According to a review in The New York Times: “I know of no other place in town that goes quite so far to summon up the world where its owners were born. Lakruwana may be New York’s most elaborate realization of the immigrant restaurateur’s dream: a shrine to another culture that can soothe homesickness in some patrons and kindle a thrilling sense of discovery in others.” The exterior is a marvel of painted images and a huge door that truly deserves the adjective, “awesome.” As Billa noted, the interior felt like being inside a Sri Lankan museum. Everywhere one looked there were Sri Lankan artifacts.
Sri Lanka is the small island with a tear-drop shape at the tip of the Indian subcontinent. Its name means resplendent island. It’s also been known as Ceylon and Serendib (from which the word serendipity was derived). This part of the world is known for spicy-hot food. When I (Luci) visited Sri Lanka some years ago I found the food absolutely marvelous but the hottest food I had ever eaten - despite having arrived there after two months in India, thinking that my mouth had gotten used to the hottest of hot food. Nope! But Lakruana, as have most Indian and Sri Lankan restaurants in the United States, tones it down for our inexperienced taste buds.
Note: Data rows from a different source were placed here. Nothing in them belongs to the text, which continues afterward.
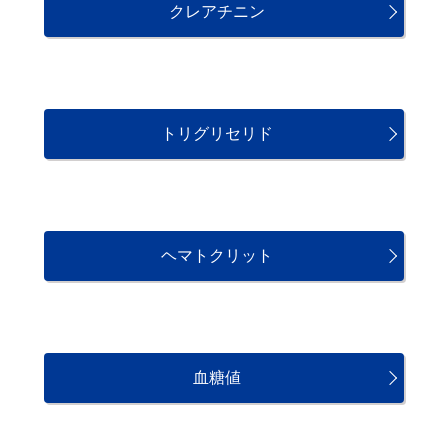
クレアチニン
トリグリセリド
ヘマトクリット
血糖値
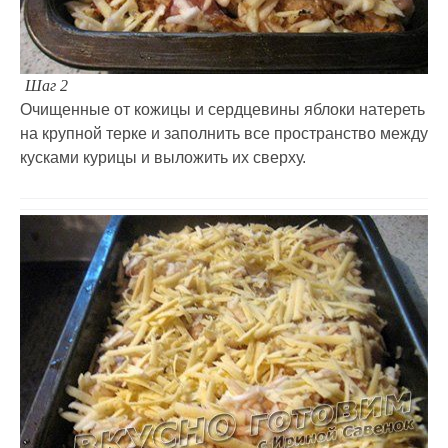
Шаг 2
Очищенные от кожицы и сердцевины яблоки натереть
на крупной терке и заполнить все пространство между
кусками курицы и выложить их сверху.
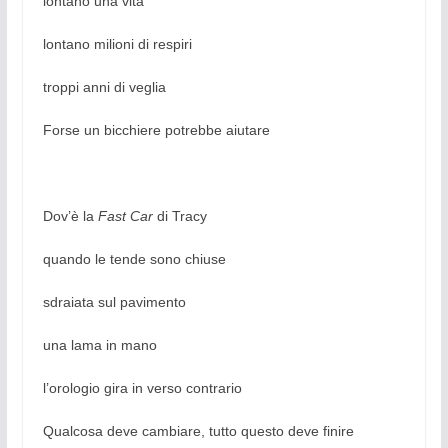
lontano una vita
lontano milioni di respiri
troppi anni di veglia
Forse un bicchiere potrebbe aiutare
Dov’è la
Fast Car
di Tracy
quando le tende sono chiuse
sdraiata sul pavimento
una lama in mano
l’orologio gira in verso contrario
Qualcosa deve cambiare, tutto questo deve finire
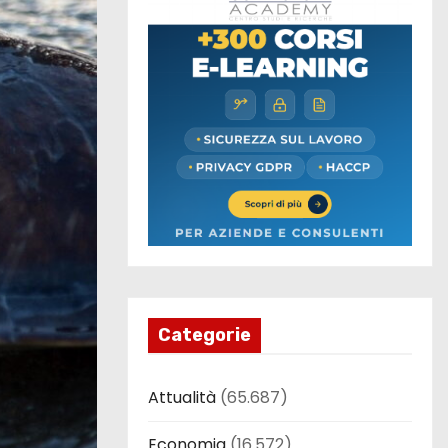
Categorie
Attualità
(65.687)
Economia
(16.572)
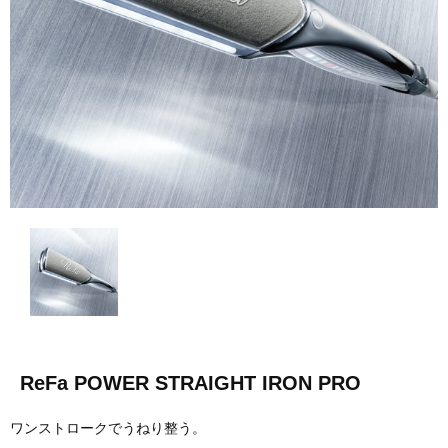
ReFa POWER STRAIGHT IRON PRO
ワンストロークでうねり整う。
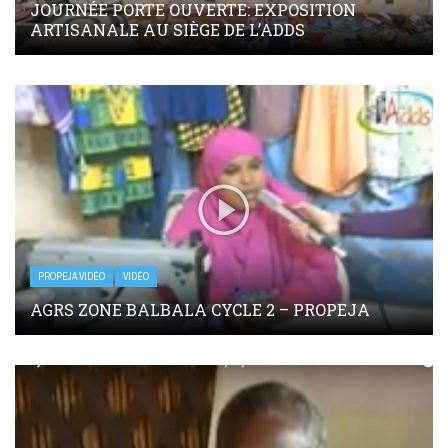
JOURNÉE PORTE OUVERTE: EXPOSITION
ARTISANALE AU SIÈGE DE L’ADDS
PROPEJA VIDÉO
VIDÉO
AGRS ZONE BALBALA CYCLE 2 – PROPEJA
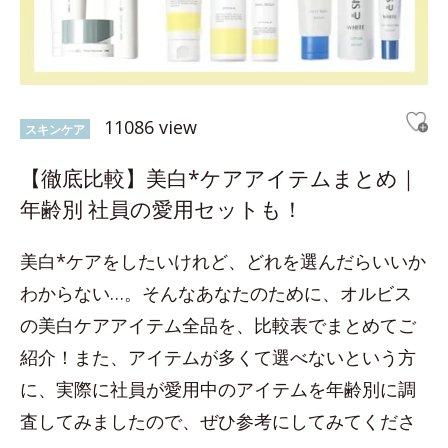
11086 view
スキンケア
【徹底比較】美白*ケアアイテムまとめ｜
年齢別 社員の愛用セットも！
美白*ケアをしたいけれど、どれを選んだらいいか
わからない…。そんなあなたのために、オルビス
の美白ケアアイテム全品を、比較表でまとめてご
紹介！また、アイテムが多くて選べないという方
に、実際に社員が愛用中のアイテムを年齢別に調
査してみましたので、ぜひ参考にしてみてくださ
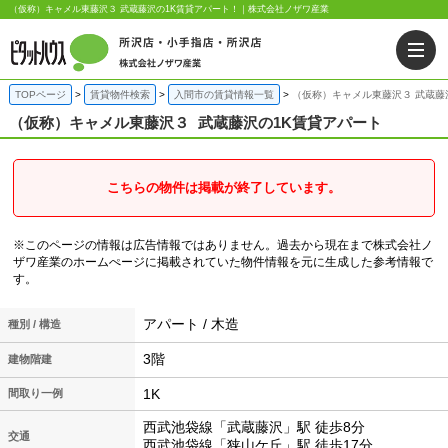
（仮称）キャメル東藤沢３ 武蔵藤沢の1K賃貸アパート！｜株式会社ノザワ産業
TOPページ
賃貸物件検索
入間市の賃貸情報一覧
（仮称）キャメル東藤沢３ 武蔵藤
（仮称）キャメル東藤沢３
武蔵藤沢の1K賃貸アパート
こちらの物件は掲載が終了しています。
※このページの情報は広告情報ではありません。過去から現在まで株式会社ノ
ザワ産業のホームぺージに掲載されていた物件情報を元に生成した参考情報で
す。
アパート / 木造
種別 / 構造
3階
建物階建
1K
間取り一例
西武池袋線「武蔵藤沢」駅 徒歩8分
交通
西武池袋線「狭山ケ丘」駅 徒歩17分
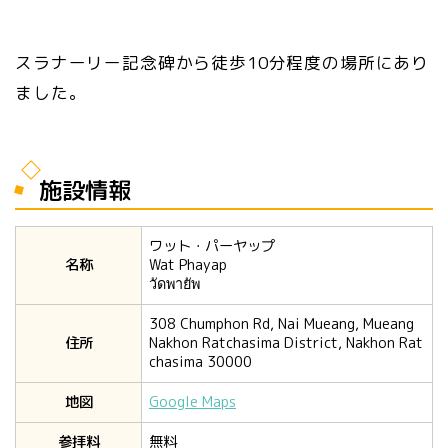
スラナーリー記念碑から徒歩10分程度の場所にあり
ました。
施設情報
ワット・パーヤップ
名称
Wat Phayap
วัดพายัพ
308 Chumphon Rd, Nai Mueang, Mueang
住所
Nakhon Ratchasima District, Nakhon Rat
chasima 30000
地図
Google Maps
参拝料
無料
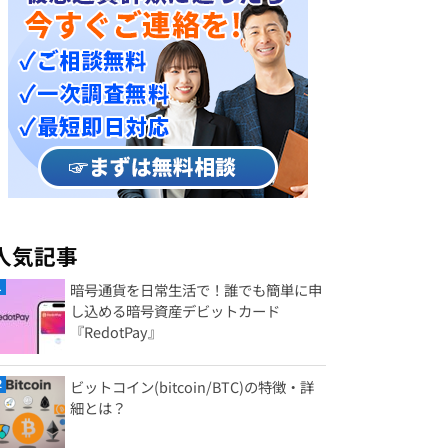
人気記事
暗号通貨を日常生活で！誰でも簡単に申
し込める暗号資産デビットカード
『RedotPay』
ビットコイン(bitcoin/BTC)の特徴・詳
細とは？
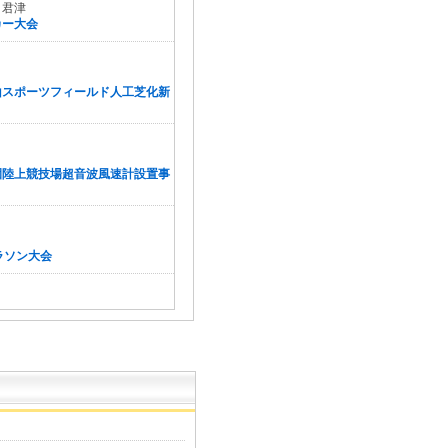
Ｃ君津
カー大会
山スポーツフィールド人工芝化新
園陸上競技場超音波風速計設置事
ラソン大会
井運動公園陸上競技場写真判定機
イカロードレース大会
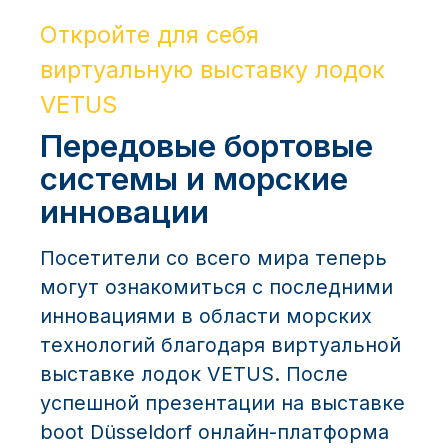
Откройте для себя
виртуальную выставку лодок
VETUS
Передовые бортовые
системы и морские
инновации
Посетители со всего мира теперь
могут ознакомиться с последними
инновациями в области морских
технологий благодаря виртуальной
выставке лодок VETUS. После
успешной презентации на выставке
boot Düsseldorf онлайн-платформа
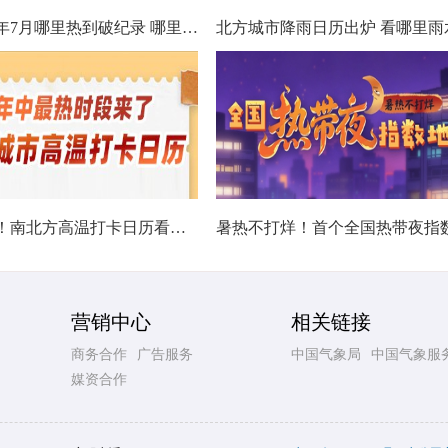
数据看今年7月哪里热到破纪录 哪里暑热连轴转
热在中伏！南北方高温打卡日历看哪里热力持久
营销中心
相关链接
商务合作
广告服务
中国气象局
中国气象服
媒资合作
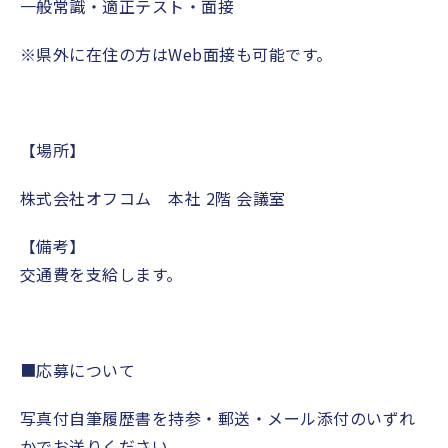
一般常識・適正テスト・面接
※県外に在住の方はWeb面接も可能です。
【場所】
株式会社オフコム 本社 2階 会議室
【備考】
交通費を支給します。
■応募について
写真付自筆履歴書を持参・郵送・メール添付のいずれ
かでお送りください。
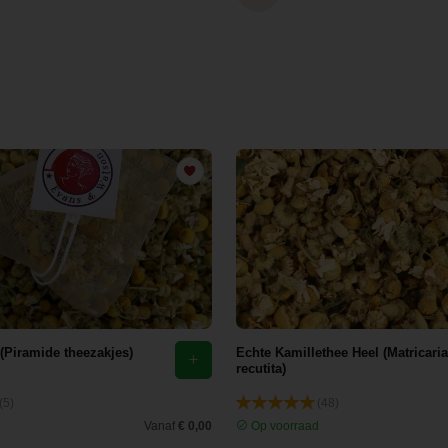
 (Piramide theezakjes)
Echte Kamillethee Heel (Matricaria
recutita)
(5)
(48)
d
Vanaf
€ 0,00
Op voorraad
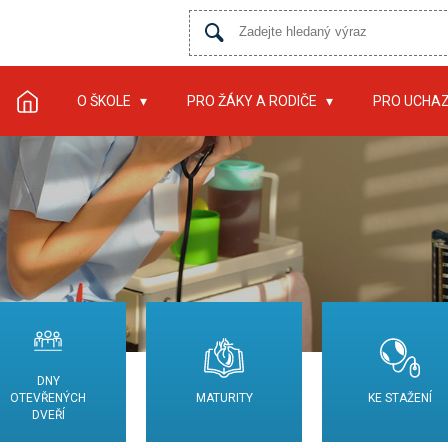
O ŠKOLE
PRO ŽÁKY A RODIČE
PRO UCHA
DNY
OTEVŘENÝCH
MATURITY
KE STAŽENÍ
DVEŘÍ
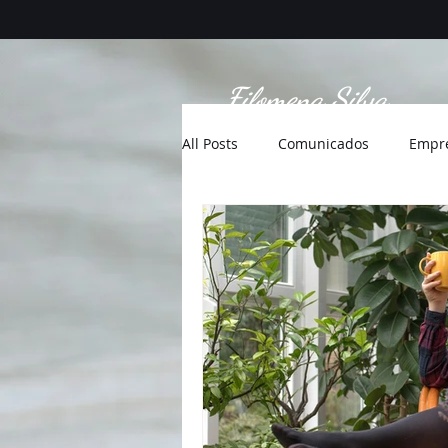
Filomena Silva
All Posts
Comunicados
Empr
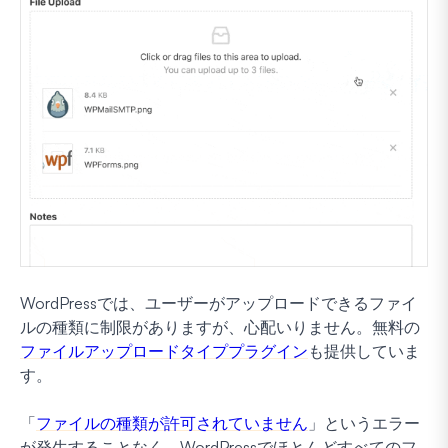
WordPressでは、ユーザーがアップロードできるファイ
ルの種類に制限がありますが、心配いりません。無料の
ファイルアップロードタイププラグイン
も提供していま
す。
「
ファイルの種類が許可されていません
」というエラー
が発生することなく、WordPressでほとんどすべてのフ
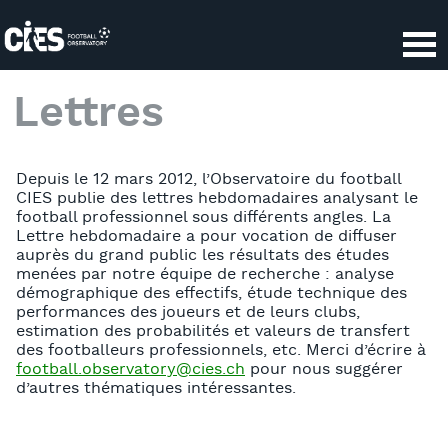
Panneau de gestion des cookies
Lettres
Depuis le 12 mars 2012, l’Observatoire du football
CIES publie des lettres hebdomadaires analysant le
football professionnel sous différents angles. La
Lettre hebdomadaire a pour vocation de diffuser
auprès du grand public les résultats des études
menées par notre équipe de recherche : analyse
démographique des effectifs, étude technique des
performances des joueurs et de leurs clubs,
estimation des probabilités et valeurs de transfert
des footballeurs professionnels, etc. Merci d’écrire à
football.observatory@cies.ch
pour nous suggérer
d’autres thématiques intéressantes.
On weekends, Lakruana offers both a la carte and buffet choices. Billa and Michele opted for lamprais, the restaurant’s signature dish touted by the NY Times.
Lamprais is a Dutch-influenced Sri Lankan dish of basmati rice, stewed vegetables and curried fish or meat wrapped and steamed in a banana leaf. Billa ordered shrimp lamprais and Michele took the chicken. Billa described the dish as a fragrant mélange of cashews, rice, eggplant, fish patty ball, and hard-boiled egg, the shrimp hidden beneath the rice. Michele thought of it as art, visual and gustatory:
“…bundled in a banana leaf, once opened it beautifully displayed all of its components which I found to be very aromatic, savory, sweet, with just the right amount of spice.”
Luci went for the buffet and tried a little bit of everything, except the eggs because she is not an egg fan. Two rice dishes were great, the chicken and various vegetable dishes were outstanding. Only the pork, decidedly tough and not that all tasty, disappointed.
As for drinks, there is no alcohol. From the many juices available, Billa and Michele both chose passion fruit juice. They found it just right - not too sweet but sweet enough to balance the slight spiciness of the lamprais. Luci went for iced tea. It had a rich and delicious tea taste but was a bit sweet for her taste.
The takeaway - if you haven’t already, go there! You will have a thrilling adventure, a brief tour to Sri Lanka with its wonderful food and exotic culture.